Apple and Google stop workers playing back voice recordings
Apple and Google are temporarily stopping workers listening to voice recordings captured by smart speakers and virtual assistants.
It follows a Guardian report that third-party contractors used by Apple had heard people having sex and discussing private medical information.
Siri and other services can activate in error after wrongly picking up sounds they mishear as their "wake" words.
Apple said the move would affect users worldwide.
Google suspended the practice across the EU on 10 July but has only just confirmed the fact in public.
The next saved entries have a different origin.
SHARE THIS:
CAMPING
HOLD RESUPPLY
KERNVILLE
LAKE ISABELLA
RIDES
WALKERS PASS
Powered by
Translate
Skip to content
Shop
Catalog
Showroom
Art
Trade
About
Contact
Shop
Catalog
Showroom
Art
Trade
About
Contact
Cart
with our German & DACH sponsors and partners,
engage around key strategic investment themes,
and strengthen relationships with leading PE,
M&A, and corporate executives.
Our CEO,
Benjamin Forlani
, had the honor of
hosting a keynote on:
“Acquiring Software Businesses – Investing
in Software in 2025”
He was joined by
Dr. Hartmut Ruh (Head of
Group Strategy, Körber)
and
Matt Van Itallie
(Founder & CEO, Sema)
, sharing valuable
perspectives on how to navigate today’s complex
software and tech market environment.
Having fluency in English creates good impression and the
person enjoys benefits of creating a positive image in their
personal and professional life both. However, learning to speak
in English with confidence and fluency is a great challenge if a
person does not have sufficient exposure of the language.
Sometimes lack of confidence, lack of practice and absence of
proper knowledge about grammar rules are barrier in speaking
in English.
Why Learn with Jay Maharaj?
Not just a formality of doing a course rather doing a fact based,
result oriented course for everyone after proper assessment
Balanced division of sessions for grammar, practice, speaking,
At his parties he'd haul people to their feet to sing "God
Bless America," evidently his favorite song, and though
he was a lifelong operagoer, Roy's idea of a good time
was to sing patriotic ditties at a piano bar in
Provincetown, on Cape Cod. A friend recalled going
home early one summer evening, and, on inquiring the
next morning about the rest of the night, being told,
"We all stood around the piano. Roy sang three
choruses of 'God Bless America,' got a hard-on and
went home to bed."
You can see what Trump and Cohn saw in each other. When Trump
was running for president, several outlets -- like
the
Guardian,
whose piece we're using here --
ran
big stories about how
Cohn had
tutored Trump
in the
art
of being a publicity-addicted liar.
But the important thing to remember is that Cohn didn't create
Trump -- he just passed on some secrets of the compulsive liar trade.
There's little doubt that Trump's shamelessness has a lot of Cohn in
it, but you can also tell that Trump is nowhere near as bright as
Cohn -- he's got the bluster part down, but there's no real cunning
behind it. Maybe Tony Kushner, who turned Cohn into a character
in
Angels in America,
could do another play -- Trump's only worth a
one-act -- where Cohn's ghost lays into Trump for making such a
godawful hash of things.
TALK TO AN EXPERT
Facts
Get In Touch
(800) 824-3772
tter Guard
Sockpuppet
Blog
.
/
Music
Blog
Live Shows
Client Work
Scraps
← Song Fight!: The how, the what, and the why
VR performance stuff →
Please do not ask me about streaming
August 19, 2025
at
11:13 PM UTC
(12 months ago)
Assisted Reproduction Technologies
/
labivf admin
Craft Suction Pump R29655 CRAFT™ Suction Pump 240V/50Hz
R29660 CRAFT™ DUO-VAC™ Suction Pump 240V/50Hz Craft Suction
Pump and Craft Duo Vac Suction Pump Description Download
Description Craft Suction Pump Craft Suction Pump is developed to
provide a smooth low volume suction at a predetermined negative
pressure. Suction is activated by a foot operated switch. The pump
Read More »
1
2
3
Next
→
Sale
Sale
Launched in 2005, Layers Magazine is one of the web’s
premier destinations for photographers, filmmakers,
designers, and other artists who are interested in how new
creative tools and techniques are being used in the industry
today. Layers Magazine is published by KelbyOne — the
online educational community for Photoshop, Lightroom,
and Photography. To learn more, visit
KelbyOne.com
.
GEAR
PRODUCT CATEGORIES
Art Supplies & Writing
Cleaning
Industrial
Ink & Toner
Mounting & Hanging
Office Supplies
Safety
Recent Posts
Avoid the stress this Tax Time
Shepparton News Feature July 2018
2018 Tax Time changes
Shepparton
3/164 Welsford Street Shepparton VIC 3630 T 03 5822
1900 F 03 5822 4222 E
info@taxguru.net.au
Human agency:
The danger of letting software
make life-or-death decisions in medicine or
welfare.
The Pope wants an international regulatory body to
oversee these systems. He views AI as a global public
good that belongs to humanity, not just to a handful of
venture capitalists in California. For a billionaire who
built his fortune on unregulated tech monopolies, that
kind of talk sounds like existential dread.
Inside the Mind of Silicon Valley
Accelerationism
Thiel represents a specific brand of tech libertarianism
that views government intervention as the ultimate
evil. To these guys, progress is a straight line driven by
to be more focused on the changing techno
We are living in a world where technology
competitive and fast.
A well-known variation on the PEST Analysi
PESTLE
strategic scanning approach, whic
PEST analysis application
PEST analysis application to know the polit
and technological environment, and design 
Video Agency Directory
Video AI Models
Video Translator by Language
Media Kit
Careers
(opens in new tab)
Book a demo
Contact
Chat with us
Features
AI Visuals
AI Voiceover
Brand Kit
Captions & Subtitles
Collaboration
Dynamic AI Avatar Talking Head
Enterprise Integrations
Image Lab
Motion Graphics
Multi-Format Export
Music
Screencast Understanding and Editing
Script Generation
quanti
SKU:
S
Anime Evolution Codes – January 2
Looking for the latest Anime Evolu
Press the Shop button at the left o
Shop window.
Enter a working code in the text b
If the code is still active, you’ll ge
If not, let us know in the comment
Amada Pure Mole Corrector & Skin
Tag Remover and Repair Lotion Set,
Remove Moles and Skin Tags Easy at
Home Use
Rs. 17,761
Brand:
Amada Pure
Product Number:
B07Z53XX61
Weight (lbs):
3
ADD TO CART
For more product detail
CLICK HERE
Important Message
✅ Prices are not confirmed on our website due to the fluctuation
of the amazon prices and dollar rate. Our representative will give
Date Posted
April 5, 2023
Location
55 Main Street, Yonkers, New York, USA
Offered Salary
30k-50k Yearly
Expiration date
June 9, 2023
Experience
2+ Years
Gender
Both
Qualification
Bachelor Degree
Amazon - which also uses staff to transcribe some recordings - is continuing to do so.
Technology companies use staff to "grade" voice recordings to improve their virtual assistants' accuracy rates in handling requests - and take steps to anonymise the source.
Google, for example, distorts the recording before it is listened to in order to disguise the user's voice.
However, many members of the public were unaware of the practice until theBloomberg news agency reported the fact earlier this year.
"We are committed to delivering a great Siri experience while protecting user privacy,” Apple said in a statement.
“While we conduct a thorough review, we are suspending Siri grading globally."
The company added in the future users' voice recordings would not be included in the grading process unless they had chosen to opt in.
Germany's data protection commissioner in Hamburg has also launched an investigation into Google over the practice, with which the search company is cooperating.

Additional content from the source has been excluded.